Zack Furniss's score of 7/10 on Destructoid described the game as: "Solid and definitely has an audience. There could be some hard-to-ignore faults, but the experience is fun."

Jonathan Leack of Game Revolution awarded it 4 out of 5 stars saying that "Shadow Warrior 2 is in position to become Fall 2016's premier sleeper hit as not many gamers are talking about it, and there certainly isn't much in the way of a marketing campaign. Even then, its gameplay dynamics are so well executed that it could walk among this year's biggest games. If you're looking for a fun online co-op game to play with friends, this might just be the game for you. Just don't go in expecting a satisfying story."

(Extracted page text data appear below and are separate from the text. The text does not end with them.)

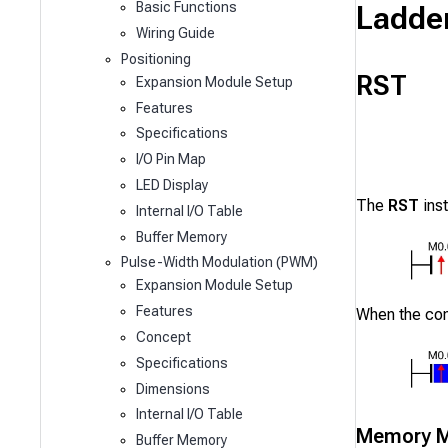
Ladde
Basic Functions
Wiring Guide
Positioning
RST
Expansion Module Setup
Features
Specifications
I/O Pin Map
LED Display
The
RST
inst
Internal I/O Table
Buffer Memory
Pulse-Width Modulation (PWM)
Expansion Module Setup
Features
When the co
Concept
Specifications
Dimensions
Internal I/O Table
Memory M
Buffer Memory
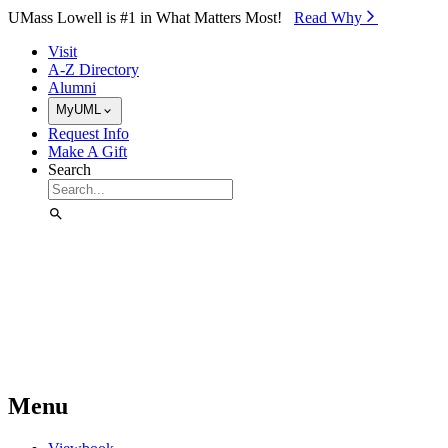
Skip to Main Content
UMass Lowell is #1 in What Matters Most!
Read Why⁠
Visit
A-Z Directory
Alumni
MyUML
Request Info
Make A Gift
Search
Menu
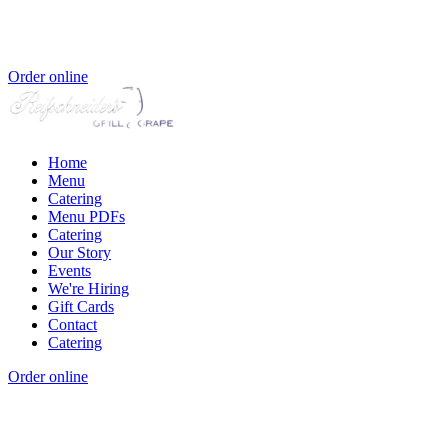
Order online
Home
Menu
Catering
Menu PDFs
Catering
Our Story
Events
We're Hiring
Gift Cards
Contact
Catering
Order online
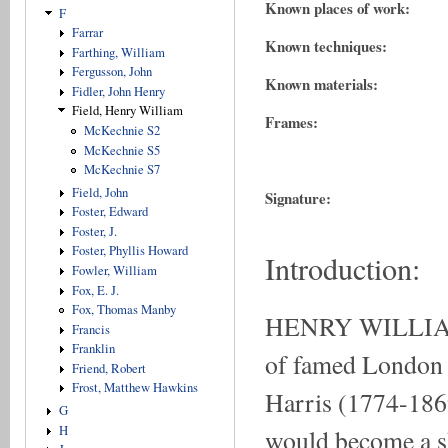
Known places of work:
F
Farrar
Known techniques:
Farthing, William
Fergusson, John
Known materials:
Fidler, John Henry
Field, Henry William
Frames:
McKechnie S2
McKechnie S5
McKechnie S7
Field, John
Signature:
Foster, Edward
Foster, J.
Foster, Phyllis Howard
Introduction:
Fowler, William
Fox, E. J.
Fox, Thomas Manby
HENRY WILLIAM F
Francis
Franklin
of famed London 
Friend, Robert
Frost, Matthew Hawkins
Harris (1774-1869)
G
H
would become a ski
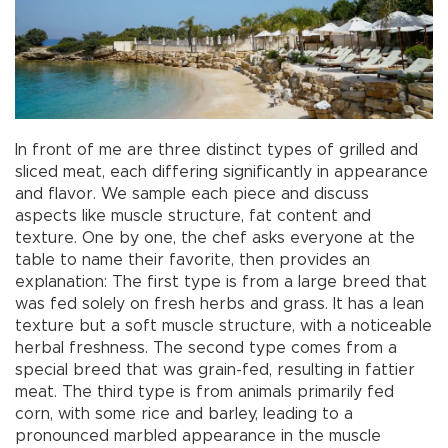
In front of me are three distinct types of grilled and
sliced meat, each differing significantly in appearance
and flavor. We sample each piece and discuss
aspects like muscle structure, fat content and
texture. One by one, the chef asks everyone at the
table to name their favorite, then provides an
explanation: The first type is from a large breed that
was fed solely on fresh herbs and grass. It has a lean
texture but a soft muscle structure, with a noticeable
herbal freshness. The second type comes from a
special breed that was grain-fed, resulting in fattier
meat. The third type is from animals primarily fed
corn, with some rice and barley, leading to a
pronounced marbled appearance in the muscle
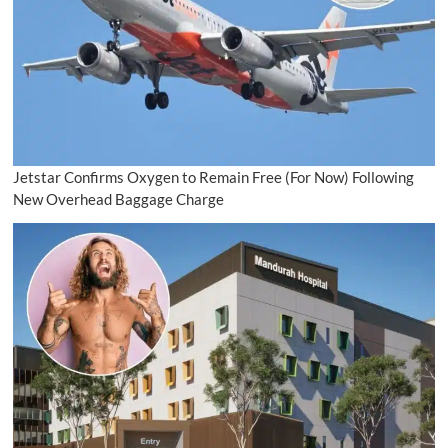
Jetstar Confirms Oxygen to Remain Free (For Now) Following
New Overhead Baggage Charge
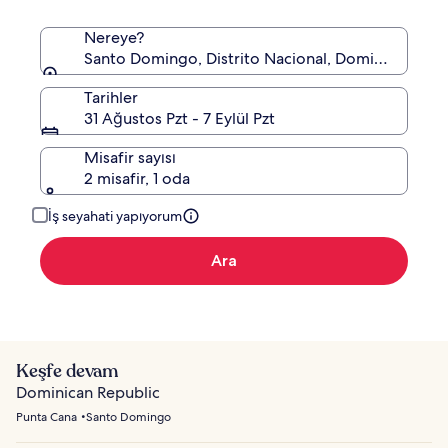
Nereye?
Santo Domingo, Distrito Nacional, Dominik Cumhu
Tarihler
31 Ağustos Pzt - 7 Eylül Pzt
Misafir sayısı
2 misafir, 1 oda
İş seyahati yapıyorum
Ara
Keşfe devam
Dominican Republic
Punta Cana
Santo Domingo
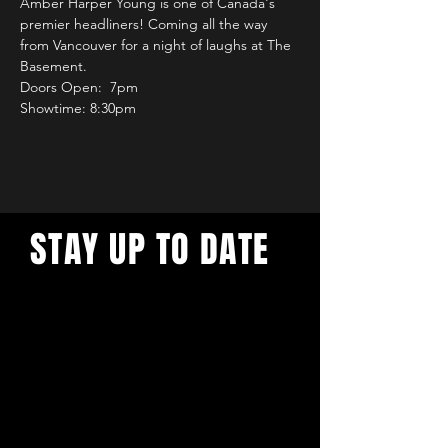
Amber Harper Young is one of Canada's 
premier headliners! Coming all the way 
from Vancouver for a night of laughs at The 
Basement.
Doors Open:  7pm
Showtime: 8:30pm
STAY UP TO DATE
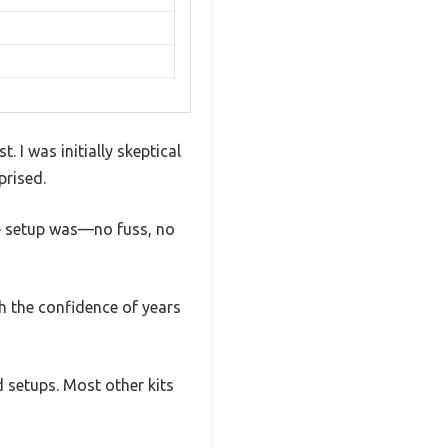
 I was initially skeptical
prised.
he setup was—no fuss, no
ith the confidence of years
 setups. Most other kits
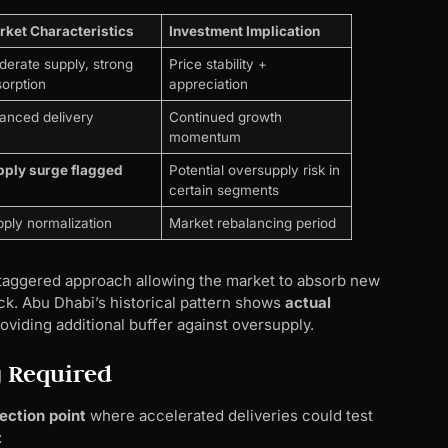
ket Characteristics
Investment Implication
erate supply, strong
Price stability +
orption
appreciation
anced delivery
Continued growth
momentum
pply surge flagged
Potential oversupply risk in
certain segments
ply normalization
Market rebalancing period
is staggered approach allowing the market to absorb new
ck. Abu Dhabi’s historical pattern shows
actual
providing additional buffer against oversupply.
g Required
lection point
where accelerated deliveries could test
:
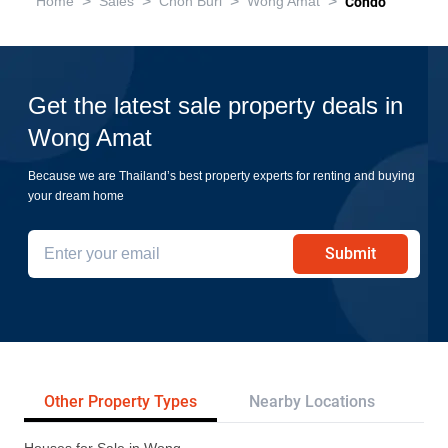
>
>
>
>
Home
Sales
Chon Buri
Wong Amat
Condo
Get the latest sale property deals in
Wong Amat
Because we are Thailand’s best property experts for renting and buying
your dream home
Submit
Other Property Types
Nearby Locations
Re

IGNs Leif Johnson gave the game a score of 8.6/10 with the consensus "Wang's stupid wisecracks kept me smiling from start to finish, and the variety of melee and ranged combat and the loot that dropped from it was satisfying enough that I came back with friends for more. It's great fun in solo or in co-op, and its small degree of randomization is enough to keep the action fresh for at least a few runs."

78/100 was James Davenport's score on PC Gamer and said "Shadow Warrior 2's combat is gleefully expressive and varied but undermined by tired, dated humor."

Carli Velocci's 5/10 score on Polygon stated that "Shadow Warrior 2 is a game about slicing and shooting through hordes of monsters and soldiers. It's about as classic a setup as the shooter genre has in that regard. A player itching to hack up some demons could do a lot worse. But everything else about Shadow Warrior 2 feels hollow. The characters are lifeless, the jokes aren't funny, the story is worthless, and the levels are repetitive. There might be a place for a 1997-style game in 2016 — something simple with a narrow focus that plays on many of the boring, sexist, and lazy traditions that gaming has left behind — but Shadow Warrior 2 isn't nearly enough.

Aggregate score
| Aggregator | Score |
|---|---|
| Metacritic | (PC) 78/100 (PS4) 72/100 (XONE) 78/100 |

Review scores
| Publication | Score |
|---|---|
| Destructoid | 7/10 |
| Game Informer | 6.75/10 |
| GameRevolution | 4/5 |
| GameSpot | 8/10 |
| IGN | 8.6/10 |
| PC Gamer (US) | 78/100 |
| Polygon | 5/10 |

=== Sales ===
Flying Wild Hog announced that Shadow Warrior 2 quadrupled its sales launch compared to 2013's Shadow Warrior reboot, saying "We could not be happier with the reception of Shadow Warrior 2. [...] That our fans and critics have largely applauded our efforts means the absolute world to us".